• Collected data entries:
□ □ □ □ □ □ □

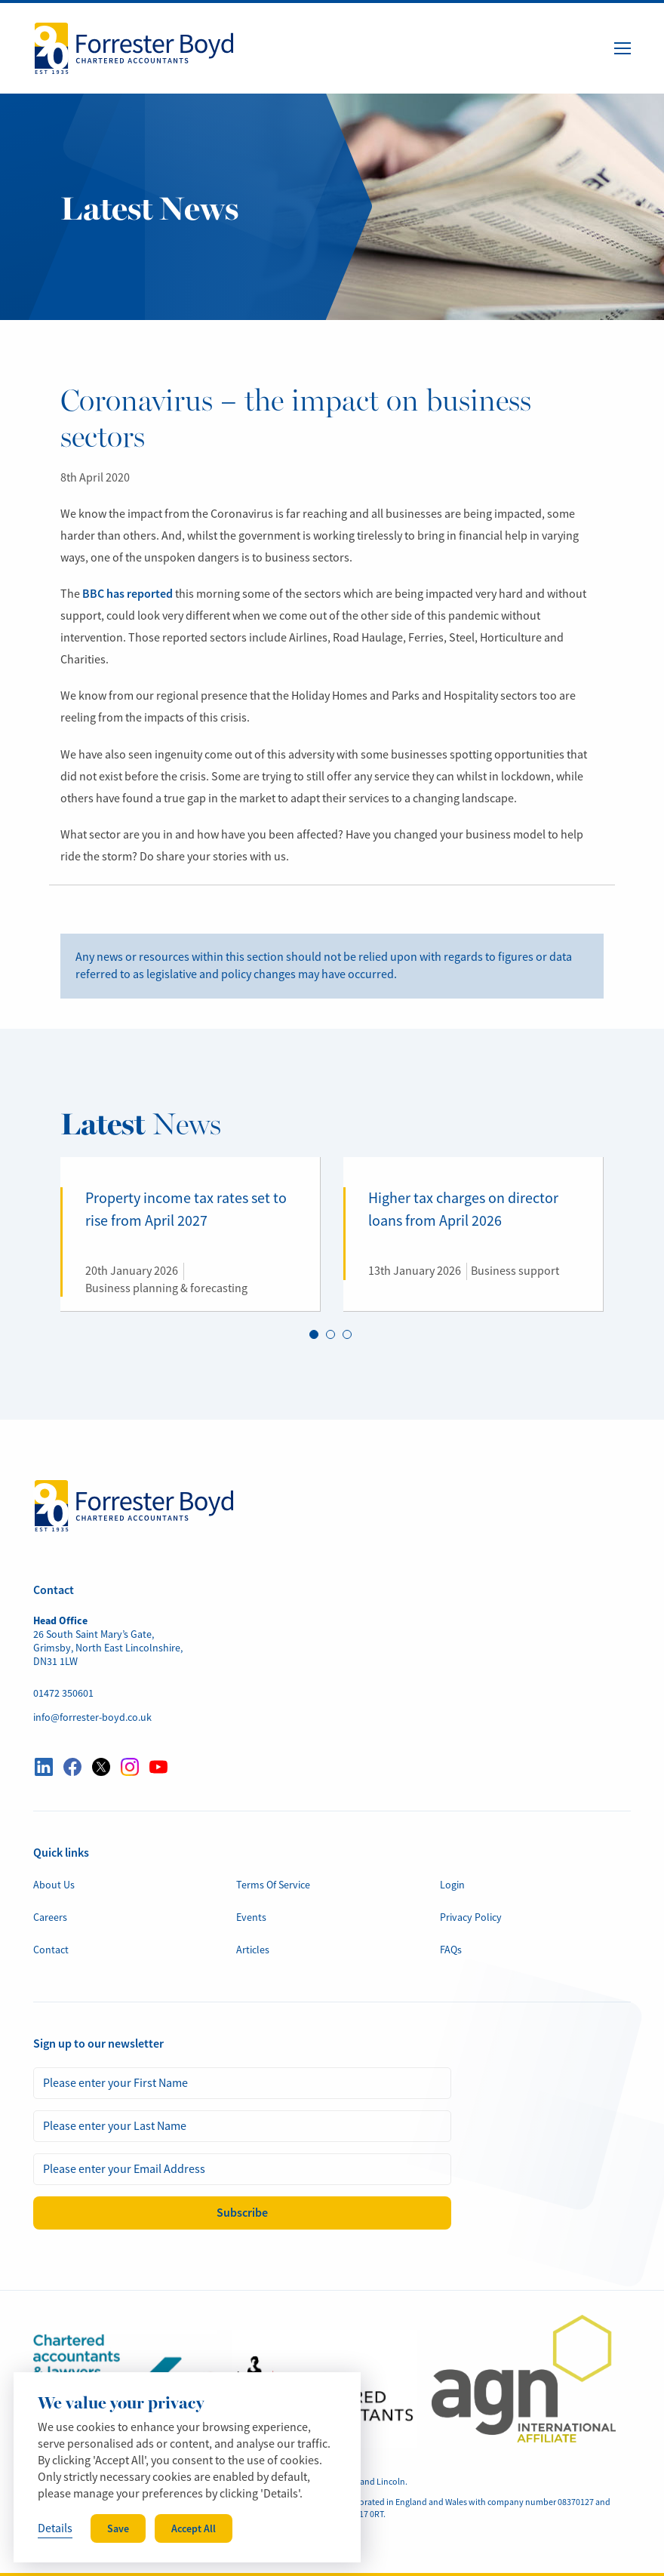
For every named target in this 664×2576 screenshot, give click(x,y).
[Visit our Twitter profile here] (101, 1766)
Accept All (193, 2528)
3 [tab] (347, 1335)
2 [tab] (330, 1335)
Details (55, 2528)
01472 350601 (63, 1693)
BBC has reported (127, 594)
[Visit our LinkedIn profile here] (43, 1766)
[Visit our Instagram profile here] (129, 1766)
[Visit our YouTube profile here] (158, 1766)
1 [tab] (314, 1335)
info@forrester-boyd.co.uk (92, 1717)
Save (118, 2528)
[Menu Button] (622, 48)
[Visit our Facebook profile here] (72, 1766)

□ □ □ □ □ □ □

Repeat the records exactly, without the pictures.

For every named target in this 664×2576 screenshot, give click(x,y).
[Visit our Twitter profile here] (101, 1766)
Accept All (193, 2528)
3 [tab] (347, 1335)
2 [tab] (330, 1335)
Details (55, 2528)
01472 350601 (63, 1693)
BBC has reported (127, 594)
[Visit our LinkedIn profile here] (43, 1766)
[Visit our Instagram profile here] (129, 1766)
[Visit our YouTube profile here] (158, 1766)
1 [tab] (314, 1335)
info@forrester-boyd.co.uk (92, 1717)
Save (118, 2528)
[Menu Button] (622, 48)
[Visit our Facebook profile here] (72, 1766)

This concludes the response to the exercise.